UNITED STATES of America, Plaintiff-Appellee, v. Jerald Elmo BROBST, Defendant-Appellant.
    No. 09-30204.
    United States Court of Appeals, Ninth Circuit.
    Submitted April 5, 2010.
    
    Filed May 5, 2010.
    Marcia Kay Hurd, Esquire, Assistant U.S. Attorney, USBI-Office of the U.S. Attorney, Billings, MT, for Plaintiff-Appel-lee.
    Peter Anthony Leander, Esquire, Peter A. Leander, Bigfork, MT, Thomas James Phalen, Phoenix, AZ, for Defendant-Appellant.
    Before: GOODWIN, HAWKINS and N.R. SMITH, Circuit Judges.
    
      
       The panel unanimously concludes this case is suitable for decision without oral argument. See Fed. R.App. P. 34(a)(2).
    
   MEMORANDUM

Defendant Jerald Elmo Brobst (“Defendant”) was convicted after a bench trial of, inter alia, receipt of child pornography in violation of 18 U.S.C. § 2252A(a)(2) and possession of child pornography in violation of 18 U.S.C. § 2252A(a)(5)(B). The district court sentenced him to concurrent terms of 84 months in prison for the receipt and possession counts, and fined him $15,000. On appeal, this Court concluded that Defendant’s convictions for both receipt and possession violated the Double Jeopardy Clause, and vacated the sentence with remand instructions to vacate one of the two convictions. See United States v. Brobst, 558 F.3d 982, 1000 (9th Cir.2009) (citing United States v. Davenport, 519 F.3d 940, 947 (9th Cir.2008)). On remand, Defendant moved for a hearing on which conviction to vacate and on the proper sentence. The district court denied Defendant’s motion, dismissed the possession count, and affirmed the original sentence without a hearing. Defendant appeals, arguing that he should have been heard on which count to vacate and on the proper new sentence. We affirm.
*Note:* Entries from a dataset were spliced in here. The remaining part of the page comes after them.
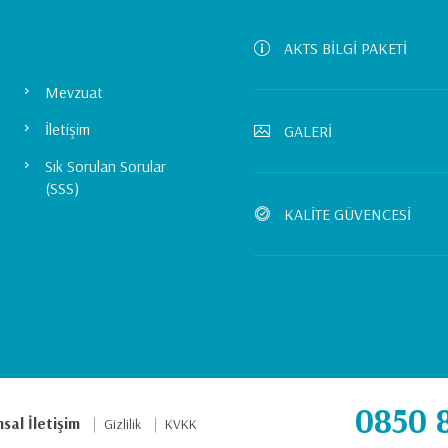
AKTS BİLGİ PAKETİ
Mevzuat
İletişim
GALERİ
Sık Sorulan Sorular
(SSS)
KALİTE GÜVENCESİ
0850 8
sal İletişim
Gizlilik
KVKK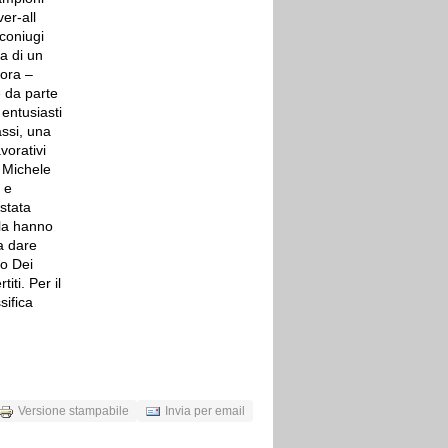
er-all
coniugi
a di un
 ora –
e da parte
entusiasti
assi, una
vorativi
 Michele
 e
 stata
lla hanno
a dare
co Dei
iti. Per il
ifica
Versione stampabile
Invia per email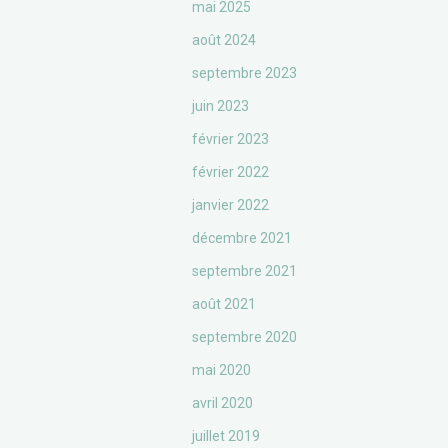
mai 2025
août 2024
septembre 2023
juin 2023
février 2023
février 2022
janvier 2022
décembre 2021
septembre 2021
août 2021
septembre 2020
mai 2020
avril 2020
juillet 2019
This Court’s remand order did not require the district court to hold a hearing on which conviction to vacate or on the proper sentence. The district court, rather than a party, decided which conviction to vacate, as required by Ball v. United States, 470 U.S. 856, 864, 105 S.Ct. 1668, 84 L.Ed.2d 740 (1985). The district court upheld the receipt conviction. Defendant had the opportunity to be heard regarding the proper sentence for his receipt conviction at the time of his original sentencing. Accordingly, Defendant was not deprived of due process.

AFFIRMED. 
      
       This disposition is not appropriate for publication and is not precedent except as provided by 9 th Cir. R. 36-3.